You are very familiar with pain. You wake up with pain, you take your breakfast and the medication reminds you of pain, you go through the motions of the day and the constant presence of a dull pain forces you to cry, to slow down, to struggle with the movements of life. I am surprised of how valiantly you set aside this pain and sometimes enjoy life.

Many people have discussed the nature or the reason of pain. Take for example the book of Job from the Bible where the reason for pain is a bet between God and the devil; or take any article from an American newspaper where you can see that the main reason for their fear is the pain they remember from 9/11.

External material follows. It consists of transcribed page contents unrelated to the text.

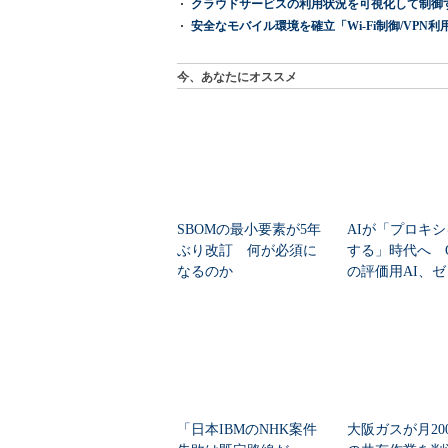
クラウドサービスの利用状況を可視化して制御する「次
安全なモバイル環境を確立「Wi-Fi制御/VPN利用の強制
今、あなたにオススメ
SBOMの最小要素が5年
AIが「プロキ
ぶり改訂 何が必須に
する」時代へ Op
なるのか
の評価用AI、
脆弱性を自...
「日本IBMのNHK案件
大阪ガスが月20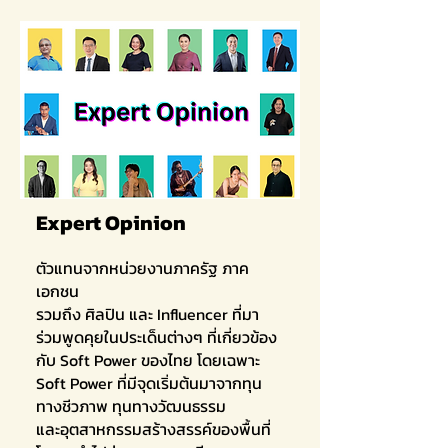
Expert Opinion
ตัวแทนจากหน่วยงานภาครัฐ ภาค
เอกชน
รวมถึง ศิลปิน และ Influencer ที่มา
ร่วมพูดคุยในประเด็นต่างๆ ที่เกี่ยวข้อง
กับ Soft Power ของไทย โดยเฉพาะ
Soft Power ที่มีจุดเริ่มต้นมาจากทุน
ทางชีวภาพ ทุนทางวัฒนธรรม
และอุตสาหกรรมสร้างสรรค์ของพื้นที่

Pain, fear, dissapointment, sadness. If we go beyond trying to assign guilt, we are left with a question about what is the purpose of this pain in your life? How are we supposed to understand the tremendous disruption of our lives as a result of the aneurysm? And, I don't mean only the physical pain, because there is a sustantial emotional and spiritual pain that has been part of our lives.

I read a dozen books on pain in life. But this does not alleviate the experience of pain, it just provides a framework to answer the big questions. The irony is that it is the small questions, the constant dull pain, is what breaks the soul and the resilience.

A poet said that love and pain are the two wings of life. Lesson one is that you can't have one without the other.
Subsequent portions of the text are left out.